*** RECORDED DATA Section Begins ***

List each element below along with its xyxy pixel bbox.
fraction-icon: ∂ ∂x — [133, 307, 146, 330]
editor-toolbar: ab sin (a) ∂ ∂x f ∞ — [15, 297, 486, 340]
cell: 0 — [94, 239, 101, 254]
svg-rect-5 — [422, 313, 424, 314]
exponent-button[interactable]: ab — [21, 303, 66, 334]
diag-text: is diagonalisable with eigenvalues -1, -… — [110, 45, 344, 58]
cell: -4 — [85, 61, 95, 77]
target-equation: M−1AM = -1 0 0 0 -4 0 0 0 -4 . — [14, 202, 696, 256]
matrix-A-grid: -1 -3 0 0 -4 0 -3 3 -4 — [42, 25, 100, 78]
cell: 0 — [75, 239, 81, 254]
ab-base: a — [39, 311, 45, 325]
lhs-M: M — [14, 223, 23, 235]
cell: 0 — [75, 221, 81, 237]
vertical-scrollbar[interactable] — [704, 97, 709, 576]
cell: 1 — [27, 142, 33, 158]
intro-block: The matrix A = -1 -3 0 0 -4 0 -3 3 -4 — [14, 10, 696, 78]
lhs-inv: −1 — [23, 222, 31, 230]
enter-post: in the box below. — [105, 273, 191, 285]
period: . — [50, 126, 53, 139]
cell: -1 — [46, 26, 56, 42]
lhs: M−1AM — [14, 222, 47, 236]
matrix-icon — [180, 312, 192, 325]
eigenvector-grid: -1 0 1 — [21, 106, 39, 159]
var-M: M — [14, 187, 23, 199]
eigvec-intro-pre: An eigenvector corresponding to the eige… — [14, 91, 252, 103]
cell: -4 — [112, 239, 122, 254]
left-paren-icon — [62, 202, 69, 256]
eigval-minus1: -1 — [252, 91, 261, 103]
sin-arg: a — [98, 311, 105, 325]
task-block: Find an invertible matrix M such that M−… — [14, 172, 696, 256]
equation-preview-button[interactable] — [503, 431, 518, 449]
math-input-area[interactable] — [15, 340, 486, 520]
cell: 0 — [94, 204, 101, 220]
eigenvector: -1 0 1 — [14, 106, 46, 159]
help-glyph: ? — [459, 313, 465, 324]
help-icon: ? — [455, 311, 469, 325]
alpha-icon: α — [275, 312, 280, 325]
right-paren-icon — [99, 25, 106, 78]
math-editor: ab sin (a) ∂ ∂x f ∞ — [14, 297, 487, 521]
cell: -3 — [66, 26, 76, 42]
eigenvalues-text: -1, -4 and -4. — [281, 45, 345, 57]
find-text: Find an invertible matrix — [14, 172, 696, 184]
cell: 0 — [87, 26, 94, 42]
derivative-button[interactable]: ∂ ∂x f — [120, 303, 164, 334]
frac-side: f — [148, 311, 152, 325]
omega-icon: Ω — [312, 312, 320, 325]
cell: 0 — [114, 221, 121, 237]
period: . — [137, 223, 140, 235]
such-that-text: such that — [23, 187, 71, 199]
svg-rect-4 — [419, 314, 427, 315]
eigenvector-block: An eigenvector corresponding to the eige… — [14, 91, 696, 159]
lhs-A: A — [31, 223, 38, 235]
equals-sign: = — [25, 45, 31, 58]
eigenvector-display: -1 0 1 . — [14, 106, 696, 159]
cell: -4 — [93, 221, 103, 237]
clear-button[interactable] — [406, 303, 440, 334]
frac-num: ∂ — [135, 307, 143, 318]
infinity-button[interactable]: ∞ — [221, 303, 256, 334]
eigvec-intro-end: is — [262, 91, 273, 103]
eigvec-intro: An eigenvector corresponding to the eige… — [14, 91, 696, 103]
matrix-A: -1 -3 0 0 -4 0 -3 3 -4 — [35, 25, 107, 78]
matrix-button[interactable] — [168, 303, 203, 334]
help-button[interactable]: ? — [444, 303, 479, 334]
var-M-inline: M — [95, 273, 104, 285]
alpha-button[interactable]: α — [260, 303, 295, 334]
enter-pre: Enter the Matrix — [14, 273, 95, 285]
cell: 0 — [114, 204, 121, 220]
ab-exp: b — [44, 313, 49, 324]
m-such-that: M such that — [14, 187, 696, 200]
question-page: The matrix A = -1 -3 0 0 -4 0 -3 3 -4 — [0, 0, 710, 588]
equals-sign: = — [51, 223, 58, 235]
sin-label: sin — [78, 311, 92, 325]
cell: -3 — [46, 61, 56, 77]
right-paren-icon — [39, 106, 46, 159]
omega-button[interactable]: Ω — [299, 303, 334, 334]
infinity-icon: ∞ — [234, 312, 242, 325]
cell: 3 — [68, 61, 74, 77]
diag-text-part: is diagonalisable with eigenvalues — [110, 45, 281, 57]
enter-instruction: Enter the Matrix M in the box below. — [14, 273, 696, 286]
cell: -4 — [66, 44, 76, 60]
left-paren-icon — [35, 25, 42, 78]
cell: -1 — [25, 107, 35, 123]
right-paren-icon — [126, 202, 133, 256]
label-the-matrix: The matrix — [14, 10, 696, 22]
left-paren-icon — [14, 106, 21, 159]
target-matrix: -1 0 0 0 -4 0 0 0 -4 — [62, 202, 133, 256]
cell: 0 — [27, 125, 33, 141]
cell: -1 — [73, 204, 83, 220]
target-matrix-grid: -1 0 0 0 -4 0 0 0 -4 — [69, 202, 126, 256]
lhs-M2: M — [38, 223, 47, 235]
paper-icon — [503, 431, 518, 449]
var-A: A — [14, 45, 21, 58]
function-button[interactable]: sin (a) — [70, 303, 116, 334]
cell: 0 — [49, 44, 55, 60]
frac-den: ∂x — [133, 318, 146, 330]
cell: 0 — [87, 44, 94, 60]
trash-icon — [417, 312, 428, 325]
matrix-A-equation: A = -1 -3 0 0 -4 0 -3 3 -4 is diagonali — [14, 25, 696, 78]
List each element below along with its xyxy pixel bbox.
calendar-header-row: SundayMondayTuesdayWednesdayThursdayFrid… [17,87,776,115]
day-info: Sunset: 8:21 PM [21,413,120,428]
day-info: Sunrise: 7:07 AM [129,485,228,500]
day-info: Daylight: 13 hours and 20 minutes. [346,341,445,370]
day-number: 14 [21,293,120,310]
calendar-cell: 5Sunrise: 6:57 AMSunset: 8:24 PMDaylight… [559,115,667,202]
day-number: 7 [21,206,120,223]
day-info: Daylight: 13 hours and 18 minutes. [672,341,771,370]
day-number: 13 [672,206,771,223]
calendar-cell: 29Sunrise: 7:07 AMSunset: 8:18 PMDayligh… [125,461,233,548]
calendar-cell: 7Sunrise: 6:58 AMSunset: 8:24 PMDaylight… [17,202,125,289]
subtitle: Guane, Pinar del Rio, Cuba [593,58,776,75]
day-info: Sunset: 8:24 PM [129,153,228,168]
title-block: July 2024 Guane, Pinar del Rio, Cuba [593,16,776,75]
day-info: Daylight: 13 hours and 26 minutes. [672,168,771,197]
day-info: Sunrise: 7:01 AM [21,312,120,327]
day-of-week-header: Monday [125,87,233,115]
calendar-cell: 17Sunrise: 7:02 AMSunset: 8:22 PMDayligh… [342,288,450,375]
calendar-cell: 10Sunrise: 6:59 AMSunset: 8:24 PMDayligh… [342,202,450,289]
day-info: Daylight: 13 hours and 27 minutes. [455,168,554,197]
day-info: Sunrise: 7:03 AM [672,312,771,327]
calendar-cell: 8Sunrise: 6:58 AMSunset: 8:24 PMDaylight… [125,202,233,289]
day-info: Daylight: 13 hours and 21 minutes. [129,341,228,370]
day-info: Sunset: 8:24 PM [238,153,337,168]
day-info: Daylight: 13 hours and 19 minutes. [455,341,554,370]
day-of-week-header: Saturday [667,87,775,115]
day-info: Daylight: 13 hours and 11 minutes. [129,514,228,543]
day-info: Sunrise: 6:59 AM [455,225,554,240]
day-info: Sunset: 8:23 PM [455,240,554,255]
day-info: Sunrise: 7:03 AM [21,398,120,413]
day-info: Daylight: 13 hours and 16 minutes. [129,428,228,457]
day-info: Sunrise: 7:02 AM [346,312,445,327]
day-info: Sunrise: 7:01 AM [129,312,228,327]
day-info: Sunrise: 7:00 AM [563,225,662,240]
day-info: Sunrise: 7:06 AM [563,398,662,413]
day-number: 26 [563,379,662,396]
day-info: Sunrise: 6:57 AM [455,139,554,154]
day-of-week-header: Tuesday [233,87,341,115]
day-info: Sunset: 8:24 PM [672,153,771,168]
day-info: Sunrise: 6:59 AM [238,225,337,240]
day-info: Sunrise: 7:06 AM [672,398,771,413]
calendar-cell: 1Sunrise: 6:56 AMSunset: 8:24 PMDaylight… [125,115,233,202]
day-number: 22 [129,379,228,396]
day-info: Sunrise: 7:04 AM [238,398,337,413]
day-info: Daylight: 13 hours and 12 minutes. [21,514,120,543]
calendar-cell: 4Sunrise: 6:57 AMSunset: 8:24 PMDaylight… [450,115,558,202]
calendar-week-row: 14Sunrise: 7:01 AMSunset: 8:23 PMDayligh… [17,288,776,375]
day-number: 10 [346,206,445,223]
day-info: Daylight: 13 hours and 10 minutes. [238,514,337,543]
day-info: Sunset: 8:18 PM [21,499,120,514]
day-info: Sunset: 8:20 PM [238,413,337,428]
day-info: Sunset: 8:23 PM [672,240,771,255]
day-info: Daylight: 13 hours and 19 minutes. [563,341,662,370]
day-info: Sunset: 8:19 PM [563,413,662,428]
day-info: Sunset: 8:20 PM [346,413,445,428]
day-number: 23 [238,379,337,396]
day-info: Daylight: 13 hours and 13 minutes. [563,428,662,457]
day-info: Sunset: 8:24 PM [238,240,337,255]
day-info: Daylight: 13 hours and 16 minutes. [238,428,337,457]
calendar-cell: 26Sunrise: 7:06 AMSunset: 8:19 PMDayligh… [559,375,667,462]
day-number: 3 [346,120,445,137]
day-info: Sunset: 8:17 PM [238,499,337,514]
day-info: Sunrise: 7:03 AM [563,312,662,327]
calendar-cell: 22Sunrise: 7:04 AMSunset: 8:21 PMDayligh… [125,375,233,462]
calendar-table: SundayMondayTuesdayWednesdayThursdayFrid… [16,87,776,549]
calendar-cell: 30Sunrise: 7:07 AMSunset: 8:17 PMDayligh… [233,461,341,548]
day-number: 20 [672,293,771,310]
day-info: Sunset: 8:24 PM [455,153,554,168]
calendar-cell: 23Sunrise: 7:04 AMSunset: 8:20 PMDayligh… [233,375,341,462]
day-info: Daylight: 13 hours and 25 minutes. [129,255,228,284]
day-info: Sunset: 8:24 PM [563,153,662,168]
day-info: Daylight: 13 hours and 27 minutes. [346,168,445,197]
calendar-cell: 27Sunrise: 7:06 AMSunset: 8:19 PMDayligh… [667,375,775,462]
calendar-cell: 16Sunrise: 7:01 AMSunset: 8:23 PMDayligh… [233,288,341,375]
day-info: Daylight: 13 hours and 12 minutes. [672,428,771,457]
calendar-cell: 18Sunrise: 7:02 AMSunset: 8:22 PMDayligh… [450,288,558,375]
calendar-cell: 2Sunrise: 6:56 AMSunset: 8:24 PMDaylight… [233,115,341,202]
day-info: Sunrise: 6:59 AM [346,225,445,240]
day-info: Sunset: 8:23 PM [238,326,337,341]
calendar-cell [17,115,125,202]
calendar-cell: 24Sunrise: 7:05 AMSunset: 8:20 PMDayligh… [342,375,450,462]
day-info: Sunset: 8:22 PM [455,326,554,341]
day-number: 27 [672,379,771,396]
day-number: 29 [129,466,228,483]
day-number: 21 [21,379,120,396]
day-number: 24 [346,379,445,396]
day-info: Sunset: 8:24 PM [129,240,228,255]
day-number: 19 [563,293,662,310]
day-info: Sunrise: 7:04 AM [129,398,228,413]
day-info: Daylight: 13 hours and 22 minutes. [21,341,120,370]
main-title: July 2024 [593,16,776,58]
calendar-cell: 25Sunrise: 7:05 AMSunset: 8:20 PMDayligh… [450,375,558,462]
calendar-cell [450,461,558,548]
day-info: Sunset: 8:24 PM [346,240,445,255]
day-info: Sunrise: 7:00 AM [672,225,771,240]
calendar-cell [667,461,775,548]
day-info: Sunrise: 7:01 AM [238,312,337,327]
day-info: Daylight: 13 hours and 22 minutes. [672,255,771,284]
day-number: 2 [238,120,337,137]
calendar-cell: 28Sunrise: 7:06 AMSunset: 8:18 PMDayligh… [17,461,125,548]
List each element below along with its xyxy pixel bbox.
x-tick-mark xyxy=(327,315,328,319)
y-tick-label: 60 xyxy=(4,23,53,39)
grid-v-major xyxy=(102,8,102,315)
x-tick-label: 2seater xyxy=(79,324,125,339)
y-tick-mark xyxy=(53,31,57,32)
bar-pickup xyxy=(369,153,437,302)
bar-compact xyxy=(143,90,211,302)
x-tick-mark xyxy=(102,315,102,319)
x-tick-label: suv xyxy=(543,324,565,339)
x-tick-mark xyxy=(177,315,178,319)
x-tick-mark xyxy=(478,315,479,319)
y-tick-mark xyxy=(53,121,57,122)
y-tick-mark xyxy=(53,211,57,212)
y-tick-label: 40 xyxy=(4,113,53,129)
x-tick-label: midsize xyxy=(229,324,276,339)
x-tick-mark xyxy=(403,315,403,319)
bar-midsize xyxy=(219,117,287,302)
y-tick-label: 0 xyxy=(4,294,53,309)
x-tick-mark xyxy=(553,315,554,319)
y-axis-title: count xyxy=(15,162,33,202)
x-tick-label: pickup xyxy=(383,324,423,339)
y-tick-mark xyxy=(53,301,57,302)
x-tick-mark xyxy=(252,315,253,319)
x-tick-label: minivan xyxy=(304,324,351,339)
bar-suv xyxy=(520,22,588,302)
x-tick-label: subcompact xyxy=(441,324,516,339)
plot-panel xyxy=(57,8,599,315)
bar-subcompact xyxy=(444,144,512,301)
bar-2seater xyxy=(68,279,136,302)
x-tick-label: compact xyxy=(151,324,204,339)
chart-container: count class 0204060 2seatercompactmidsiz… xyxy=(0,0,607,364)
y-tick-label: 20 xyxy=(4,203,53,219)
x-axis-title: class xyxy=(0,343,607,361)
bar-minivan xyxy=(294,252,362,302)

*** RECORDED DATA Section Ends ***

PROBLEM :: Using the records above, report how many lines include "pickup", with no words around the number.

PROBLEM SOLUTION :: 2